To annotate users with whether or not they have a survey due, I'd suggest to use a Subquery expression:

from django.db.models import Q, F, OuterRef, Subquery, Exists
from django.utils import timezone

today = timezone.now()

survey_runs = SurveyRun.objects.filter(survey=OuterRef('pk'), user=OuterRef(OuterRef('pk'))).order_by('-submitted')

pending_survey_runs = survey_runs.filter(submitted__isnull=True)

surveys = Survey.objects.filter(users=OuterRef('pk'))
   .annotate(latest_submission_date=Subquery(survey_runs.filter(submitted__isnull=False).values('submitted')[:1]))
   .annotate(has_survey_runs=Exists(survey_runs))
   .annotate(has_pending_runs=Exists(pending_survey_runs))
   .filter(Q(has_survey_runs=False) | Q(latest_submission_date__lte=today - F('interval')) & Q(has_pending_runs=False))

User.objects.annotate(has_survey_due=Exists(surveys))
    .filter(has_survey_due=True)

I'm still trying to figure out how to do the other one.
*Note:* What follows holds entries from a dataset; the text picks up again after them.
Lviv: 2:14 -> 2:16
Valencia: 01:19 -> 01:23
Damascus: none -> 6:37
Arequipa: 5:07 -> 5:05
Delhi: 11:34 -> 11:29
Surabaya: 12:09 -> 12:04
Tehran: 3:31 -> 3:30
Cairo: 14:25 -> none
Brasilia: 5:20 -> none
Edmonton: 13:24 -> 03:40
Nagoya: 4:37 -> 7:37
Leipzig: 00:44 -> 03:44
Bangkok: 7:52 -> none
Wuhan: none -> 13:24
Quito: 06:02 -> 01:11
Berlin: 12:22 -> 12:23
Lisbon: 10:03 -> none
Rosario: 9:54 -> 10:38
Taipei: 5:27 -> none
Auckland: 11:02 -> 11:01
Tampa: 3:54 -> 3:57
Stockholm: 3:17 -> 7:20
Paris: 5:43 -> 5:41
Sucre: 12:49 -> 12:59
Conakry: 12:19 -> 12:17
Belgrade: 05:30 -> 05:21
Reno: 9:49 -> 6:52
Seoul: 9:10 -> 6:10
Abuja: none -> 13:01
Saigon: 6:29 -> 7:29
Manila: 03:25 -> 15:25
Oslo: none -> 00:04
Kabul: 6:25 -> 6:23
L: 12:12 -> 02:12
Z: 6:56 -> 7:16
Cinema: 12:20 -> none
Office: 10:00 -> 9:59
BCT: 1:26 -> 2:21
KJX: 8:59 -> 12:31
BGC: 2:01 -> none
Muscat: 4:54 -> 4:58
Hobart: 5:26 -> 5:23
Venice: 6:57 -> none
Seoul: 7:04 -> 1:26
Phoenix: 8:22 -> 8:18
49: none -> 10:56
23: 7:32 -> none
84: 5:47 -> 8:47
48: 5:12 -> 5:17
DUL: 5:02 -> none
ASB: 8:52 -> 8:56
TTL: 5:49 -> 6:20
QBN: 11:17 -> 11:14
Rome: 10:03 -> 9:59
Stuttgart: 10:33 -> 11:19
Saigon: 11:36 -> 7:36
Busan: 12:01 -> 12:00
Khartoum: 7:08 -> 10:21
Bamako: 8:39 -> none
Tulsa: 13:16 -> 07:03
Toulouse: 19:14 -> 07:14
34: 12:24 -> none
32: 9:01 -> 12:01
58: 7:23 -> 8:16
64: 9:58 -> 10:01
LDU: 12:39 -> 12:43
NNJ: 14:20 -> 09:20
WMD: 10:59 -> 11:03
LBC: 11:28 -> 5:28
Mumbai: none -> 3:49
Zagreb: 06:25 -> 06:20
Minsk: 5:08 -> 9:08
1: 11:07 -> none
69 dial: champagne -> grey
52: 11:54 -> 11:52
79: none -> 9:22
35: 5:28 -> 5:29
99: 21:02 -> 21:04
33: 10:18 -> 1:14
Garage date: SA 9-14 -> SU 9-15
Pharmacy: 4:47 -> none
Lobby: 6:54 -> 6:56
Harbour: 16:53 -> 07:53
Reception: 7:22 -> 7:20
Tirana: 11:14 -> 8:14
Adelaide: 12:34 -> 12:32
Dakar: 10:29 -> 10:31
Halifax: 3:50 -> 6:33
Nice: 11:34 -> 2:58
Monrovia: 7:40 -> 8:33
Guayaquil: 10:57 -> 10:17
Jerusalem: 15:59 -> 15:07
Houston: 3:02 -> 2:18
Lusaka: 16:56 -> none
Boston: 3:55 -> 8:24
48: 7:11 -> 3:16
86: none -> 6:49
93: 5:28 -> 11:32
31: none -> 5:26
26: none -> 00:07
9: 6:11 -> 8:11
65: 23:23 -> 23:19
You cannot annotate a queryset with another queryset, values must be field equivalents. Also you cannot use a Subquery as queryset parameter to Prefetch, unfortunately. But since you're using PostgreSQL you could use ArrayField to list the ids of the surveys in a wrapped value, but I haven't found a way to do that, as you can't use aggregate inside a Subquery.